Questa settimana, dal 25 al 27 gennaio, a Milano c’è Affordable Art Fair, la fiera dedicata a opere di arte contemporanea che non costino più di 6.000 Euro dando così la possibilità agli appassionati di rifornirsi della creatività di artisti emergenti a costi contenuto (per gli standard dell’arte, si intende). A offrirmi un motivo in più per andarci ci ha pensato la visita dello scorso weekend alla Casa Museo Boschi Di Stefano, un luogo tanto magico, quanto pericoloso se almeno una volta nella vita hai pensato a quanto sarebbe (stato) bello essere un collezionista.
In una traversa di via Plinio, all’altezza di Piazza Lima, nell’appartamento che ospitò Antonio e Marieda Boschi Di Stefano sono custodite circa 300 delle 2.000 opere che la coppia collezionò nel corso della propria vita matrimoniale, dall’arte del primo Novecento fino a quella degli anni Settanta.
Se ti è mai capitato di visitare la dimora di un collezionista saprai che quella che si respira è un’atmosfera particolare: gli arredi, così come la loro disposizione, sono sottomessi alle ragioni e alle necessità dell’arte che viene ospitata. Tutto gira intorno alle opere e anche una sedia, un divano o un semplice tavolo diventano un di cui, improvvisamente spogliati della loro effettiva funzione.
Attualmente le opere sono disposte secondo un percorso cronologico che dubito sia stato impostato dalla coppia: una prima parte della collezione venne infatti donata da Antonio Boschi Di Stefano al Comune di Milano già nel 1974 dopo pochi anni dalla morte di Marieda. Alla fine degli anni Ottanta venne poi completata la cessione dell’intera mole di opere.
Non serve essere fini conoscitori della storia dell’arte per rimanere impressionati: l’appartamento, seppur molto spazioso, è di fatto una casa con corridoi, bagni, stanze che si rincorrono l’una dietro l’altra, proprio come si usava una volta.
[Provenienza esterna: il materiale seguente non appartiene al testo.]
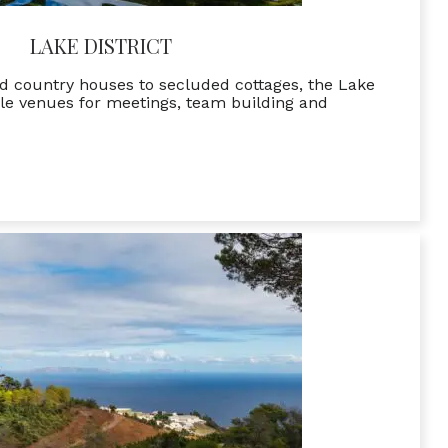
LAKE DISTRICT
d country houses to secluded cottages, the Lake
le venues for meetings, team building and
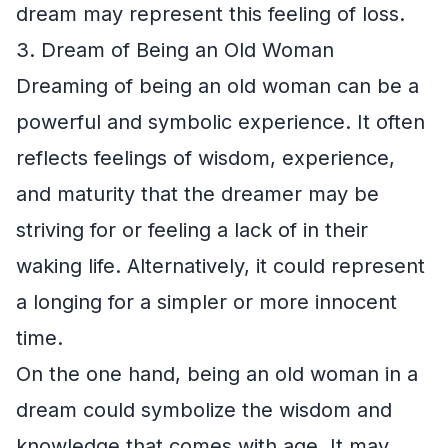
dream may represent this feeling of loss.
3. Dream of Being an Old Woman
Dreaming of being an old woman can be a
powerful and symbolic experience. It often
reflects feelings of wisdom, experience,
and maturity that the dreamer may be
striving for or feeling a lack of in their
waking life. Alternatively, it could represent
a longing for a simpler or more innocent
time.
On the one hand, being an old woman in a
dream could symbolize the wisdom and
knowledge that comes with age. It may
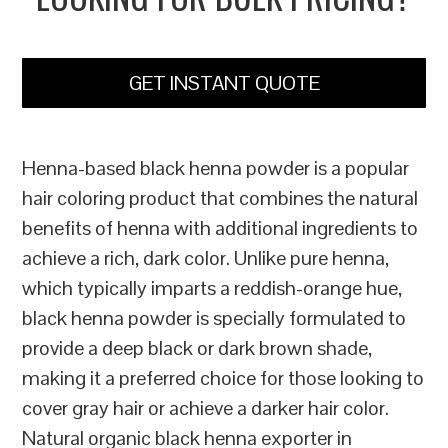
GET INSTANT QUOTE
Henna-based black henna powder is a popular
hair coloring product that combines the natural
benefits of henna with additional ingredients to
achieve a rich, dark color. Unlike pure henna,
which typically imparts a reddish-orange hue,
black henna powder is specially formulated to
provide a deep black or dark brown shade,
making it a preferred choice for those looking to
cover gray hair or achieve a darker hair color.
Natural organic black henna exporter in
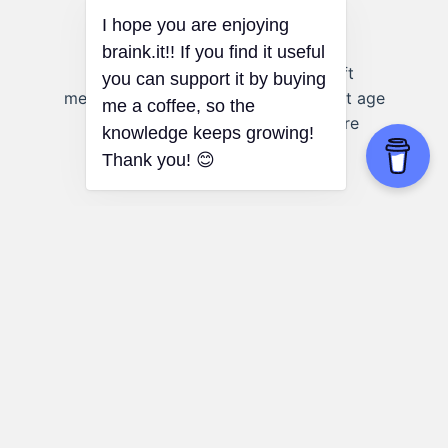
Advertising:
Advertisers can craft
messages that resonate with different age
groups, considering how values are
formed during each stage of
development.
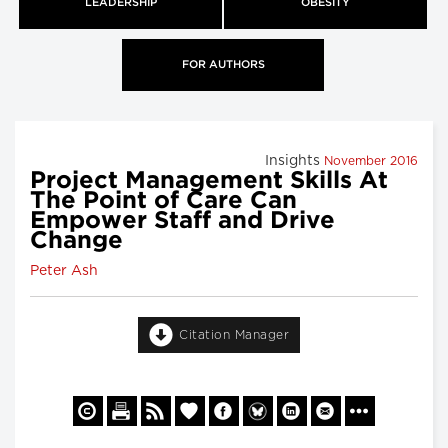
LEADERSHIP
OBESITY
FOR AUTHORS
Insights
November 2016
Project Management Skills At
The Point of Care Can
Empower Staff and Drive
Change
Peter Ash
Citation Manager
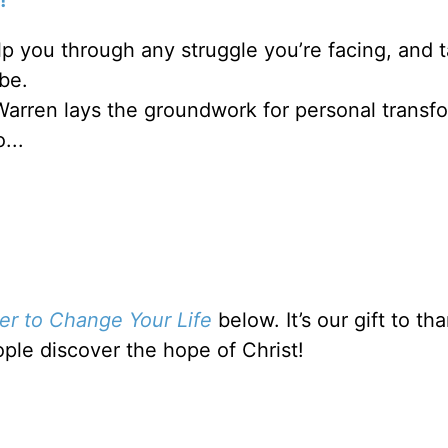
lp you through any struggle you’re facing, and 
be.
Warren lays the groundwork for personal transf
...
er to Change Your Life
below. It’s our gift to t
ople discover the hope of Christ!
Ciò che ti lascia a bocca aperta sono le pareti, tutte completamente ricoperte di quadri (bagno incluso – vedi qui sotto).
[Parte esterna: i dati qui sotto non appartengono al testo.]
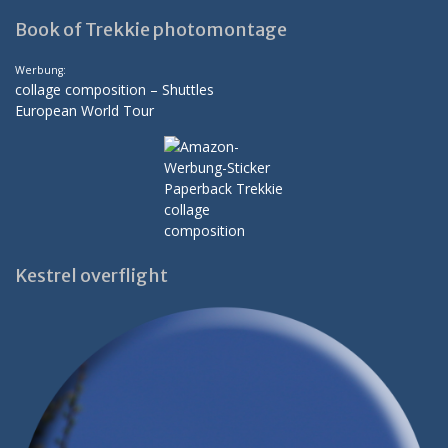
Book of Trekkie photomontage
Werbung:
collage composition – Shuttles
European World Tour
Kestrel overflight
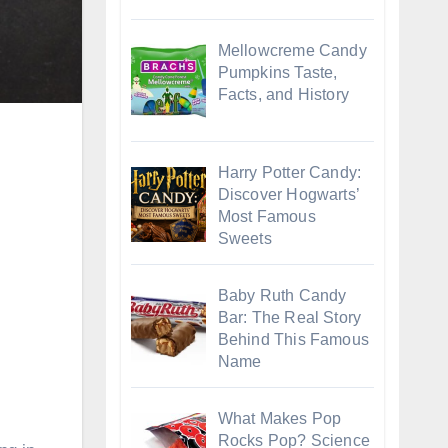
Mellowcreme Candy
Pumpkins Taste,
Facts, and History
Harry Potter Candy:
Discover Hogwarts’
Most Famous
Sweets
Baby Ruth Candy
Bar: The Real Story
Behind This Famous
Name
What Makes Pop
Rocks Pop? Science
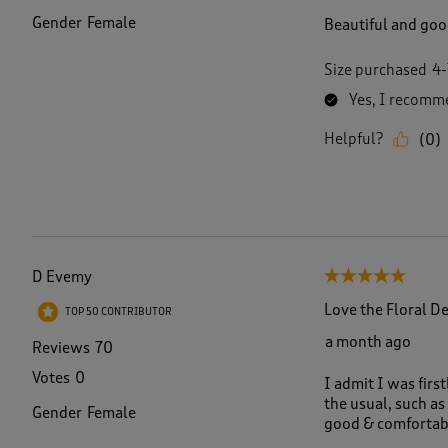
Gender
Female
Beautiful and good
Size purchased
4-
Yes, I recomme
Helpful?
(
0
)
D Evemy
5 out of 5 stars.
Love the Floral D
TOP 50 CONTRIBUTOR
a month ago
Reviews
70
Votes
0
I admit I was first
the usual, such as 
Gender
Female
good & comfortab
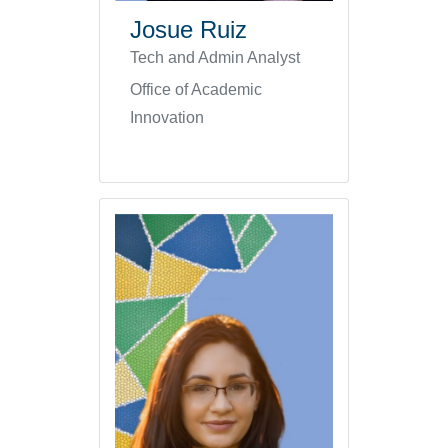
Josue Ruiz
Tech and Admin Analyst
Office of Academic
Innovation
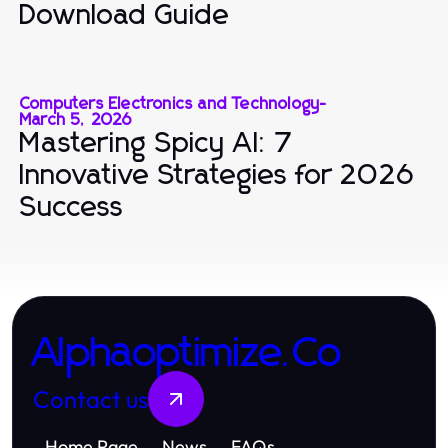
Download Guide
Computers Electronics and Technology
-
March 5, 2026
Mastering Spicy AI: 7
Innovative Strategies for 2026
Success
Alphaoptimize.Co
Contact us
Home Page
News
FAQs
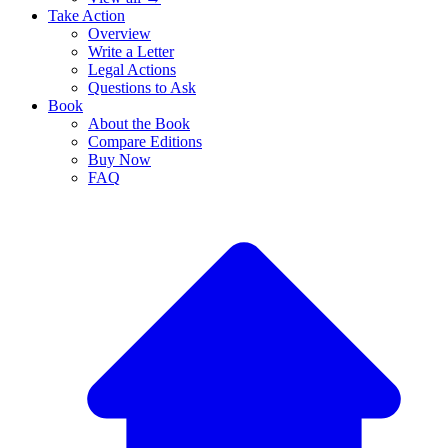
Take Action
Overview
Write a Letter
Legal Actions
Questions to Ask
Book
About the Book
Compare Editions
Buy Now
FAQ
Dopo il primo colpo d’occhio inizierai a essere naturalmente incuriosito da quel che stai guardando: avvicinandoti alle opere e orientandoti con le mappe a disposizione, scoprirai che quello che stai osservando è un quadro di Giorgio De Chirico e che quell’opera nell’angolino in basso – proprio vicino alla finestra – è un Guttuso (uno dei miei artisti preferiti, tra le altre cose).
Rimarrai abbagliato dai colori degli spazialisti e dei nucleari in quello che fu lo studio di Marieda (era una ceramista) e, anche se non lo ammetterai, ti chiederai il senso delle opere di Piero Manzoni. Riconoscerai quelle di Lucio Fontana e, un po’ per sentito dire e un po’ per snobismo, scaccerai quella vocina capace di dirti “Un taglio sulla tela ero capace di farlo anch’io”.
Ti consolerai con le opere di Sironi e subito dopo farai un tuffo nella pittura narrativa della fine dell’Ottocento-inizio Novecento.
Uscirai un po’ stordito perché spesso nemmeno in un museo – uno di quelli istituzionali – è possibile trovare tutto quel ben di dio e quando avrai tentato, invano, di risolvere l’equazione per la quale due persone trascorrono un’intera vita a collezionare della gran arte per poi donarla alla collettività (l’ingresso alla Casa Museo è sempre gratuito) senza pretendere niente in cambio, sarai già per strada con la rinnovata necessità di trovare anche tu un modo per lasciare il segno.